Nanti d’un petit budget qu’il exploite à son maximum (comme dans Cube, le décor unique peut représenter n’importe quel étage, moyennant quelques astuces d’éclairage), Galder Gaztelu-Urrutia se montre déterminé à marteler son message désespérant sur l’absence instinctive d’empathie de l’Homme, lorsqu’il est confronté à des privations impensables. Au fil des rencontres avec de nouveaux co-détenus, Goreng se laisse convaincre, comme le Don Quichotte qu’il lit nuit et jour, qu’il se doit de renverser l’ordre établi, ou au moins d’essayer d’instaurer un partage des ressources plus humain, en menaçant par exemple les détenus du dessous de déféquer dans le plateau s’ils ne se contentent pas d’une portion journalière classique. Mais impossible de convaincre ceux du dessus de faire de même. « Je ne peux pas chier par le haut », maugrée Goreng, ce qui restera pour sûr comme la réplique la plus drôle et cynique en même temps du film. Métaphores sartriennes mises à part, La Plateforme aura surtout réussi à secouer une audience netflixienne guère habituée à un traitement aussi graphique de la violence.
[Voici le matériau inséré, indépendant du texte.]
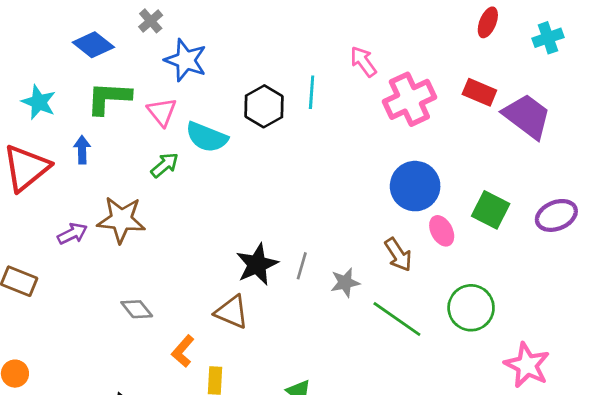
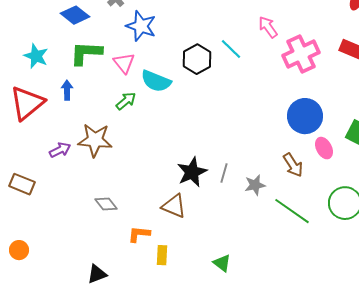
cyan line: (312, 92) -> (231, 49), turned -50
orange L-shape: (183, 351) -> (139, 234), turned 55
Tentatives de viols, abondance de fluides, gros plans cafardeux, cannibalisme et passages à tabac s’enchaînent pendant 90 minutes et couperont autant l’appétit de tout spectacteur normalement constitué que les bruitages de « dégustation » façon La Grande Bouffe qui accompagnent chaque séquence de repas. C’est tout juste si Galder Gaztelu-Urrutia se permettra une dose d’espoir au terme d’un climax sanglant, avec une panna cotta déjà culte, et une fin ouverte devant laisser « le libre champ à notre imagination » (ce qui explique donc que beaucoup trouveront ça nul). Une pirouette facile pour clore un film qu’on peut qualifier de « petit malin », loin d’être subtil dans ses messages, mais qui réussit tout de même sans peine à marquer durablement les esprits. Ce qui suffit pour en faire un carton par les temps qui courent.